Working from the records below, repeat exactly the lines starting at the line that contains "defender (768, 2526)" and ending at the line that contains "arch (615, 2483)", inclusive.

BEGIN Given records

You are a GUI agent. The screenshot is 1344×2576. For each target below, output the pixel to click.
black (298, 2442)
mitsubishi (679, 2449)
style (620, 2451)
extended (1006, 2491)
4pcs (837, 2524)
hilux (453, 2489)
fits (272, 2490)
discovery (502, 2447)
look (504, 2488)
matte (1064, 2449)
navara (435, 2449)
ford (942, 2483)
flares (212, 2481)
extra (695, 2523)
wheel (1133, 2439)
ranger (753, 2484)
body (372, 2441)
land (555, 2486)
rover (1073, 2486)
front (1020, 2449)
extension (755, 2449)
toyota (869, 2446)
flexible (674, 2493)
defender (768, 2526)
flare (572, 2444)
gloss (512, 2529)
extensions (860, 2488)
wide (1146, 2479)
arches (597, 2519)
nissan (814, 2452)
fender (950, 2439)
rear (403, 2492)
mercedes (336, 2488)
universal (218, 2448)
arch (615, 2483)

END Given records
BEGIN Given records

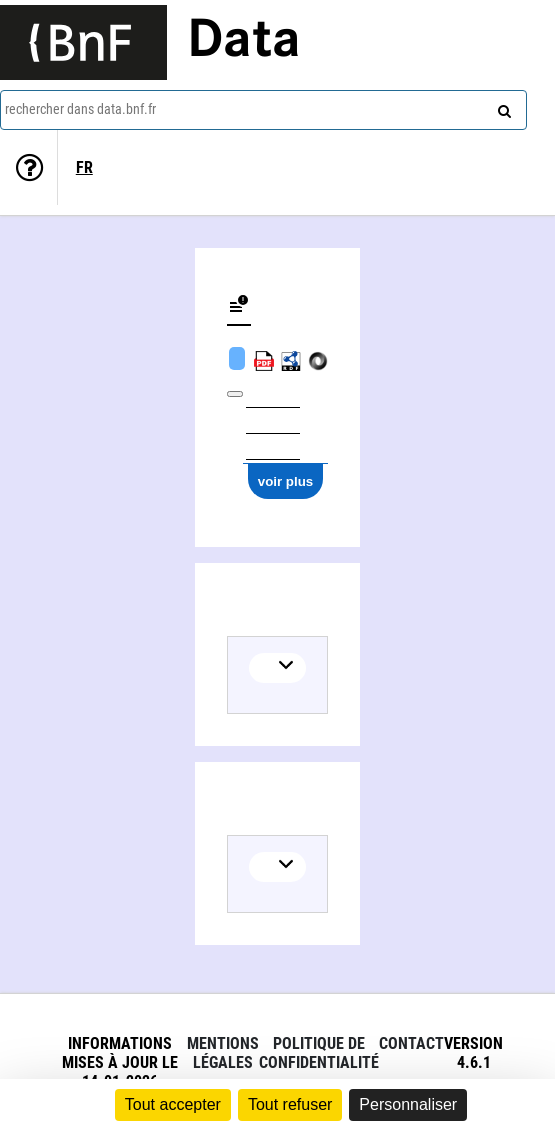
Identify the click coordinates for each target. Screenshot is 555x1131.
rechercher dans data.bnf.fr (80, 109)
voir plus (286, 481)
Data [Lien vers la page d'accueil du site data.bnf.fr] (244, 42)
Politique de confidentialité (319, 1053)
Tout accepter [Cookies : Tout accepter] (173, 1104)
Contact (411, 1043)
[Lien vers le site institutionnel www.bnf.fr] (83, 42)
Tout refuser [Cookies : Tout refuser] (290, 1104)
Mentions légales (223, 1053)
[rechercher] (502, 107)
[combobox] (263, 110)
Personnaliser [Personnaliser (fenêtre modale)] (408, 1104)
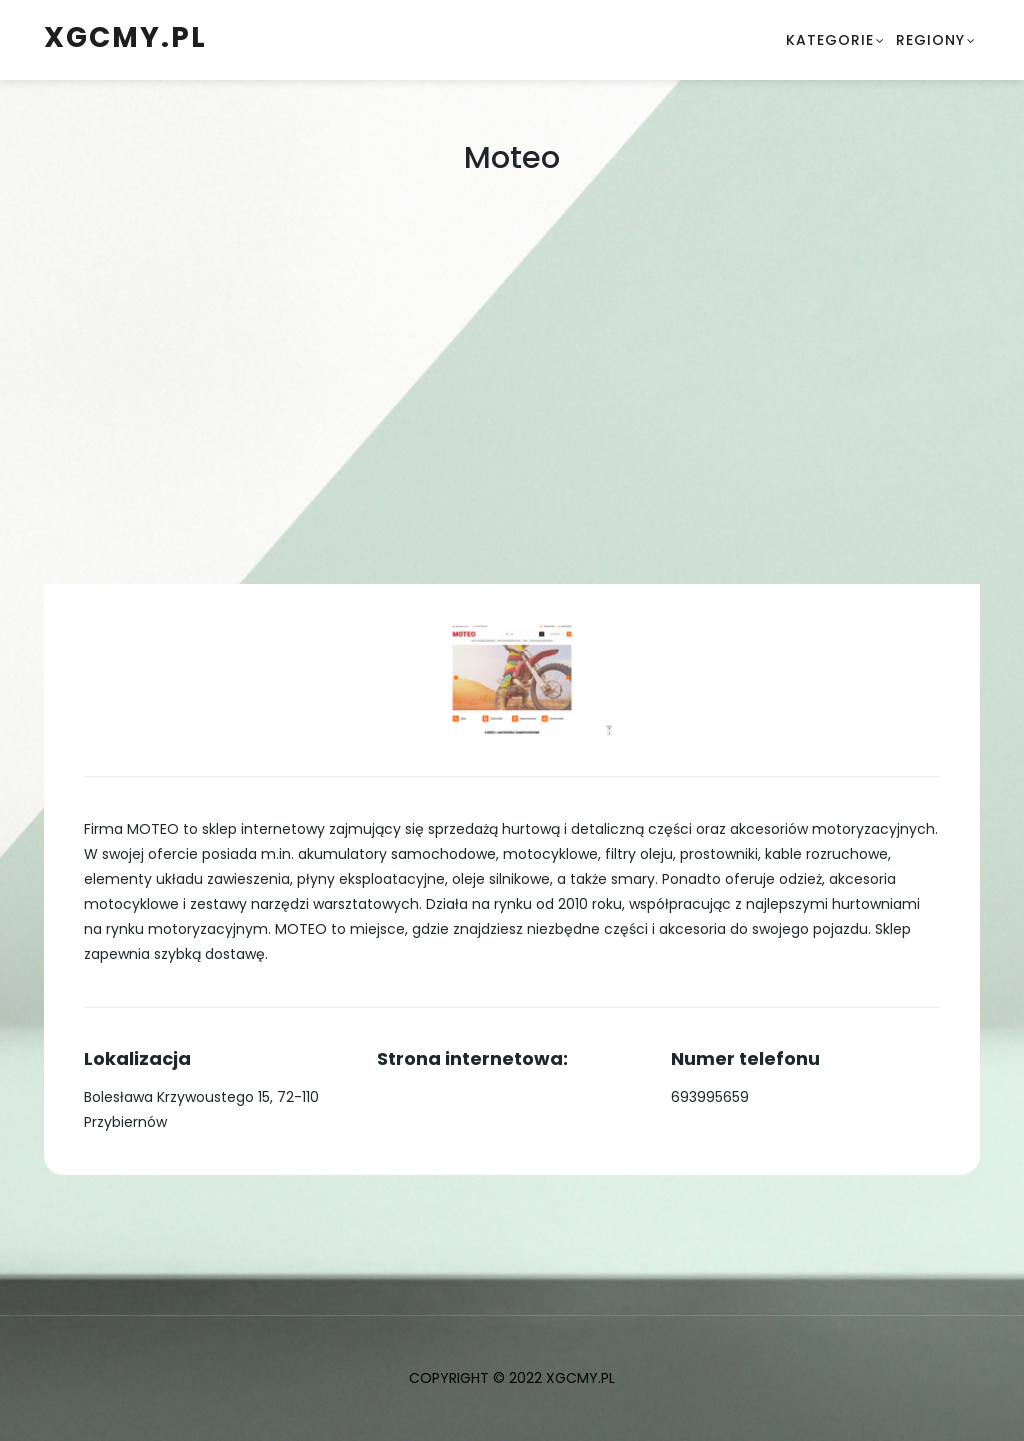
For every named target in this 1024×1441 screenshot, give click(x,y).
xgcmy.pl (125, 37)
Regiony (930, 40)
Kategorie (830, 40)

END Given records

● Your response:
defender (768, 2526)
flare (572, 2444)
gloss (512, 2529)
extensions (860, 2488)
wide (1146, 2479)
arches (597, 2519)
nissan (814, 2452)
fender (950, 2439)
rear (403, 2492)
mercedes (336, 2488)
universal (218, 2448)
arch (615, 2483)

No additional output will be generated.